Boosting bhyve networking with netmap

netmap as a fast network backend for hypervisors

Performance of Bhyve VM networking is currently very limited (< 2 Gbit/s), as slow TAP devices are used as a network backend.

Netmap extensions for virtualization come to the rescue, offering a solution that upgrades Bhyve to a state of the art tool for Network Function Virtualization, allowing over 20 Gbit/s of TCP throughput and over 20 Mpps of packet rate.

Several enhancements have been designed for netmap to support virtualization. Support for various paravirtualized drivers (virtio-net, Xen netfront/netback) allows netmap applications to run in the VM over fast paravirtualized I/O devices. The VALE software switch, that provides scalable high performance local communication (over 20 Mpps between two switch ports), can then be used to connect multiple VMs together.

However, in a typical scenario with two communicating netmap applications running in different VMs (on the same host) connected through a VALE switch, the journey of a packet is still quite convoluted. The main issues is that while netmap is fast on both the host (the VALE switch) and the guest (interaction between application and the emulated device), each packet still needs to be processed from the hypervisor, which needs to emulate the device model used in the guest (e.g. e1000, virtio-net). The emulation involves device-specific overhead (queue processing, format conversions, packet copies, address translations) which limits the maximum packet rate between the two VMs to 2-5 Mpps.

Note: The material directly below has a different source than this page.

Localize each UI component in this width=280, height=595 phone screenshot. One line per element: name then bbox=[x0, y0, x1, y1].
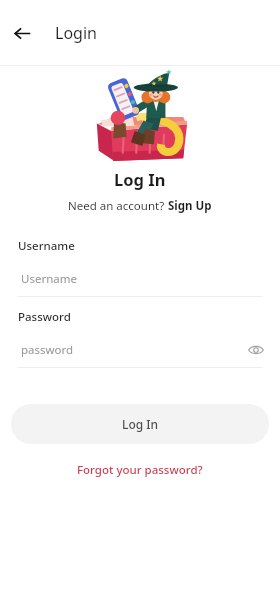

To overcome these limitations, this talk presents ptnetmap as a passthrough technique to completely avoid hypervisor processing in the packet datapath, unblocking the full potential of netmap also for VM environments. With ptnetmap, a netmap port on the host can be exposed to the guest in a protected way (as a "ptnet" interface), so that netmap applications in the guest can directly access the rings and packet buffers of the host port, avoiding all the extra overhead involved in the emulation of network devices. Similarly to VirtIO paravirtualization, synchronization between guest netmap and host netmap happens through a shared memory area, which is used to store producer-consumer state and notification suppression flags.

Finally, the full support for TSO/checksum offloadings offered by VALE allows ptnet interfaces to optimize traditional socket applications, as these offloadings are available for the guest kernel.